Born in New York in 1946, Doubilet’s career as an underwater photographer started early. At the age of 12, he used a rubber anesthesiologist’s bag from his father’s hospital to take his Brownie Hawkeye camera underwater. He has been shooting for National Geographic since his first assignment in 1971 and has photographed more than 60 stories for the magazine–from the cold kelp forests in the southwest Pacific to the labyrinthine freshwater channels of the Okavango Delta in Botswana. He is the recipient of many awards, including the Lowell Thomas Award, the Sara Prize, and the Lennart Nilsson Award in Photography. Doubilet is a member of the Royal Photographic Society and the Diving Hall of Fame. He has published seven books on the sea, including Fish Face (2003) and Water Light Time (1999).
About Alex Chadwick
Alex Chadwick is an independent journalist whose distinctive work makes him one of the most recognized reporters in public radio. His current project is a series of specials on the subject of energy and climate: BURN, An Energy Journal.

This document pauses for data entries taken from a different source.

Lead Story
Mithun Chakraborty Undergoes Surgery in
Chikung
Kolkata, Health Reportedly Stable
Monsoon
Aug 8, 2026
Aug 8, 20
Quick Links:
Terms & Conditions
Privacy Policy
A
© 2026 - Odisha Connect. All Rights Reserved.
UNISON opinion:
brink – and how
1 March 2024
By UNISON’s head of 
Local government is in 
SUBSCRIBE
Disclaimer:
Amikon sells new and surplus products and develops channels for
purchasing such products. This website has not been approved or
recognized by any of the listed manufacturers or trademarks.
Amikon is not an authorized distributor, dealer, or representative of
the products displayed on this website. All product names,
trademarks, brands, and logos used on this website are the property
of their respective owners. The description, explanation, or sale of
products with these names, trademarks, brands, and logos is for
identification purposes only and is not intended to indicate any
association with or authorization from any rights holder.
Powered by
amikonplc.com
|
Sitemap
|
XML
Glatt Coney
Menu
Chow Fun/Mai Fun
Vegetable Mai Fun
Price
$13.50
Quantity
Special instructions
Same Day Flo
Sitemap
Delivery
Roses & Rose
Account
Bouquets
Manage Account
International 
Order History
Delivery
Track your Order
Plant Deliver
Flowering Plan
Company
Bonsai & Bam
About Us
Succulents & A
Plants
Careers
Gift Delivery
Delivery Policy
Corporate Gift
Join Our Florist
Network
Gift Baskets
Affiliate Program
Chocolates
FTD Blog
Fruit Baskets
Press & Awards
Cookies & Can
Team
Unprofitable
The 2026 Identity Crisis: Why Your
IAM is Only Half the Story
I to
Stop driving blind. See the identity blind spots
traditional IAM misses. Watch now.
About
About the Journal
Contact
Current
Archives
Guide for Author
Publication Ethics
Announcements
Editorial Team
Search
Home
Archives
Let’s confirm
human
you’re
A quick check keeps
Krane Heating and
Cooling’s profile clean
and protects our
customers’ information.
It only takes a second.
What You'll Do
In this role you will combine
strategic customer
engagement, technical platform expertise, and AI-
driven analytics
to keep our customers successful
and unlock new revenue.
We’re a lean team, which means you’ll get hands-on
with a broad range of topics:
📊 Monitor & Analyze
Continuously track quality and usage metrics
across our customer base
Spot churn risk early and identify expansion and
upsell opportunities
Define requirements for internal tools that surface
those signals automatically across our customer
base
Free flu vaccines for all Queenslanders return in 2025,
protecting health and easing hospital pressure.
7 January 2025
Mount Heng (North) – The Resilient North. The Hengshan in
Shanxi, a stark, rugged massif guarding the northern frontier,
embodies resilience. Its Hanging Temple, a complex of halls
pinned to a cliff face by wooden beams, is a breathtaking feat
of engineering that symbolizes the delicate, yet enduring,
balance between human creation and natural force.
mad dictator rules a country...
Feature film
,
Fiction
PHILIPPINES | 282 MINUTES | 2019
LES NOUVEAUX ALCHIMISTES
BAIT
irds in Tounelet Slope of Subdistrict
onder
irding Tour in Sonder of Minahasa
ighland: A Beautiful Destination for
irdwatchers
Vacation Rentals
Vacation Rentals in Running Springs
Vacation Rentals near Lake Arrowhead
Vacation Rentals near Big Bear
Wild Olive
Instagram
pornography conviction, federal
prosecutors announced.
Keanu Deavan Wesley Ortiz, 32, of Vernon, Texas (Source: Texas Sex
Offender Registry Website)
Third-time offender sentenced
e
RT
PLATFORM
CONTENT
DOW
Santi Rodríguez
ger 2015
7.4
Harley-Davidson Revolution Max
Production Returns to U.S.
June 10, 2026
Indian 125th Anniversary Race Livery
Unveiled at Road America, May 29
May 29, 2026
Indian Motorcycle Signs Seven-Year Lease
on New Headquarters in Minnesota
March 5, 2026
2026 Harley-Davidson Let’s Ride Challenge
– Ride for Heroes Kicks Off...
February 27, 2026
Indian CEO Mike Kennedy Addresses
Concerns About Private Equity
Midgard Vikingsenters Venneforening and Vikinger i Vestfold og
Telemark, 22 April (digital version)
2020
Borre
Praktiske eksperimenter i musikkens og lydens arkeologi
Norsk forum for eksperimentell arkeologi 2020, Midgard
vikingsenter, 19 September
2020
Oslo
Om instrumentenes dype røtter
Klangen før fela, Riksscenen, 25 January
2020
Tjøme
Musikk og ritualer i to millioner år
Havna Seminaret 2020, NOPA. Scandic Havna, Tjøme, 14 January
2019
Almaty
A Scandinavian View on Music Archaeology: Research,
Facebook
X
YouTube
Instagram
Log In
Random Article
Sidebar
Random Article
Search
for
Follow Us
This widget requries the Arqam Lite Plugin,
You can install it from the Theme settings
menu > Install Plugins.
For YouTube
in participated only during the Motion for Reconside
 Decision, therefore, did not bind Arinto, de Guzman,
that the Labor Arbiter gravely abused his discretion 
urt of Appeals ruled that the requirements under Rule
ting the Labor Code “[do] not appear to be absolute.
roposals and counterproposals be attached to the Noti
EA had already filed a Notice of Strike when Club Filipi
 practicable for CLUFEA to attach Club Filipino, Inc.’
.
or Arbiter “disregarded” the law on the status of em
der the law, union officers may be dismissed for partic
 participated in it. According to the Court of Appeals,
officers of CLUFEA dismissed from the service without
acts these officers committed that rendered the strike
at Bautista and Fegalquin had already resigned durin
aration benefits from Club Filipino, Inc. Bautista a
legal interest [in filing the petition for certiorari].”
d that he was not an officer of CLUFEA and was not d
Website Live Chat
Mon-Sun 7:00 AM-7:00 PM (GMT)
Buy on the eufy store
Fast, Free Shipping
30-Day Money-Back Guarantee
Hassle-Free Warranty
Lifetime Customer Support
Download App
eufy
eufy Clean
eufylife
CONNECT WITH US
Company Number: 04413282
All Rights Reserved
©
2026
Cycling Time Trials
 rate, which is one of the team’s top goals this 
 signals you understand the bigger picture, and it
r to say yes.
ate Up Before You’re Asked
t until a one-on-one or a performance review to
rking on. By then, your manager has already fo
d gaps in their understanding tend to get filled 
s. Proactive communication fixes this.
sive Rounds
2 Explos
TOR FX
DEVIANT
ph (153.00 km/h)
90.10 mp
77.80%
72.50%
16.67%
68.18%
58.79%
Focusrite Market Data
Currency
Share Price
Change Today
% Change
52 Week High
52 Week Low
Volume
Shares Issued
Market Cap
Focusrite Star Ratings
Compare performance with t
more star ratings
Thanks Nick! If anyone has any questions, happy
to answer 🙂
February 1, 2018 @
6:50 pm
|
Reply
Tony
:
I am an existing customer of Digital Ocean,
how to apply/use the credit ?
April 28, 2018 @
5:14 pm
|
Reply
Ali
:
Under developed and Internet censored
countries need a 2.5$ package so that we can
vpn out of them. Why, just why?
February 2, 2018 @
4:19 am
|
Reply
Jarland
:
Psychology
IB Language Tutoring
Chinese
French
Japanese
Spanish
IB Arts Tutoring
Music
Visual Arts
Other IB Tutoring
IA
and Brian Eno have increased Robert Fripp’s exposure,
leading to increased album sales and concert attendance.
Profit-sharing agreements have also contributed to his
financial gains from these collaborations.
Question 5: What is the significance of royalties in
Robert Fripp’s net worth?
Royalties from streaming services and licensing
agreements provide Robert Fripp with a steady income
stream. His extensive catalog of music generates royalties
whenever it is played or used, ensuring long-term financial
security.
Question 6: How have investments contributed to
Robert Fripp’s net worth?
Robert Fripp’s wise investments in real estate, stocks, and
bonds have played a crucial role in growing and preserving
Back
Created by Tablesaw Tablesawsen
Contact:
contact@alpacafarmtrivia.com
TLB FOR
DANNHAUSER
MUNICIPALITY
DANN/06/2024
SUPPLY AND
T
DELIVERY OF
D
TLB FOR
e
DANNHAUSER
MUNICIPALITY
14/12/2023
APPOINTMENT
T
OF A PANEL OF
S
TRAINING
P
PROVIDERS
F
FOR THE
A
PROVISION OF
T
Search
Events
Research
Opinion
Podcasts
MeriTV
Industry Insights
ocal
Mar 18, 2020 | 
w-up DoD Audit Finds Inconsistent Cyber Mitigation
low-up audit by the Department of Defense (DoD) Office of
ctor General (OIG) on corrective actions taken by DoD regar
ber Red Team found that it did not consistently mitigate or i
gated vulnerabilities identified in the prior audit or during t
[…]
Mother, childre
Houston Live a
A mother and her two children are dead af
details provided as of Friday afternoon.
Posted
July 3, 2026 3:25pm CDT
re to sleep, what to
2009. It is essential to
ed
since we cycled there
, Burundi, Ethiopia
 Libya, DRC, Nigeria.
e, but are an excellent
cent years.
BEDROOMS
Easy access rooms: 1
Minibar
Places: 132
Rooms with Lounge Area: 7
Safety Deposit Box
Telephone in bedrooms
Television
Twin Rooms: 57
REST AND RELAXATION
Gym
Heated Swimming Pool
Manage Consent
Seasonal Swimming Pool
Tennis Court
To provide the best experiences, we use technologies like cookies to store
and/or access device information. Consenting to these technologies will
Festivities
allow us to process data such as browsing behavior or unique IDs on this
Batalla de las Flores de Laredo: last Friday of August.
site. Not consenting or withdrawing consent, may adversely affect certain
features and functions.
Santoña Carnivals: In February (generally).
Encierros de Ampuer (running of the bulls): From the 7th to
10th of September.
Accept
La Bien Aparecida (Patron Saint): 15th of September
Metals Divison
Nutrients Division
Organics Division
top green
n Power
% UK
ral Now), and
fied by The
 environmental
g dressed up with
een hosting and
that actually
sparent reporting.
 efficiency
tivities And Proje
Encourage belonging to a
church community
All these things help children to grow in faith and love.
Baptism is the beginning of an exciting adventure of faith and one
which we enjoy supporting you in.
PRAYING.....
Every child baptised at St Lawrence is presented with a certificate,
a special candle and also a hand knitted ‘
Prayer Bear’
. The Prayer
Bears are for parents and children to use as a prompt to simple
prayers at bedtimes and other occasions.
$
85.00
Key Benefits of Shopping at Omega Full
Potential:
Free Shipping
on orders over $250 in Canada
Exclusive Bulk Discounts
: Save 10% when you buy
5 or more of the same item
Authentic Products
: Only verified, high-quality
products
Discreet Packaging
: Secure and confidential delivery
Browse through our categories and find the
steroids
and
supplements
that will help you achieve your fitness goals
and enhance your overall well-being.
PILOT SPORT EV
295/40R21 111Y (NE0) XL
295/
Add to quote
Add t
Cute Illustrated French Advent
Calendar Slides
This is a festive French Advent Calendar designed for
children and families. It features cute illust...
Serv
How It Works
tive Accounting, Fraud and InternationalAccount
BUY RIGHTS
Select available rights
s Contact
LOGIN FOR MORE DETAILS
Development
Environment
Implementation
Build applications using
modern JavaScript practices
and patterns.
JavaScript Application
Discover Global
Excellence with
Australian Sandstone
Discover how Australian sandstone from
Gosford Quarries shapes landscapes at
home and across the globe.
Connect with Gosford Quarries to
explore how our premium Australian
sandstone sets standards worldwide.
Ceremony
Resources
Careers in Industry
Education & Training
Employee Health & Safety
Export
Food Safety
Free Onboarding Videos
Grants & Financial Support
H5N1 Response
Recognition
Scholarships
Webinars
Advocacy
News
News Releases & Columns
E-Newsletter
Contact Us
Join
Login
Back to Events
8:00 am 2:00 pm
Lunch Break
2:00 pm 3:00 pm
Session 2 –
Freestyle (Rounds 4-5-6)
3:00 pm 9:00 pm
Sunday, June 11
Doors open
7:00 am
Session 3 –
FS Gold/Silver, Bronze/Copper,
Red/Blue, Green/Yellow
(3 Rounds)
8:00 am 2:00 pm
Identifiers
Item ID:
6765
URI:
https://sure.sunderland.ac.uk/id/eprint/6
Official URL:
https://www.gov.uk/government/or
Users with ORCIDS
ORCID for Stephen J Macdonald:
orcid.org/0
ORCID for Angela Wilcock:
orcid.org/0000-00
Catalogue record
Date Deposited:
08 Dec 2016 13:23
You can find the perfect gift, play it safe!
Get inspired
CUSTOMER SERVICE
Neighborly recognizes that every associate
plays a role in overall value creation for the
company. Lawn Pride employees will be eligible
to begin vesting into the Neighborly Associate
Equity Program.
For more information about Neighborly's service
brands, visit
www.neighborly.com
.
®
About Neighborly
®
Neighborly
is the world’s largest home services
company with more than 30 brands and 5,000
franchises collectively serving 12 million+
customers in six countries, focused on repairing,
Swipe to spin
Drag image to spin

“Alex Chadwick is my favorite reporter on public radio.” – Ira Glass
At NPR he was a co-creator of Morning Edition, the most widely heard program in public radio, and a host of that program as well as All Things Considered. As chief correspondent for the Radio Expeditions series from NPR and the National Geographic Society, he won the Investigative Reporting Award from the Society of Professional Journalists. Other honors include The Overseas Press Club for Outstanding Foreign Reporting (twice) and sharing in a Dupont Award for general excellence to Radio Expeditions.
He has worked as a writer and feature reporter in network television (CBS, ABC, National Geographic), and for the online political magazine Slate.com, where his popular feature Interviews 50 Cents was named ‘must see’ video by The New York Times. Through his company, Conservation Sound, he continues his work to highlight threats to indigenous peoples, wildlife, and habitats in some of the world’s great ecosystems.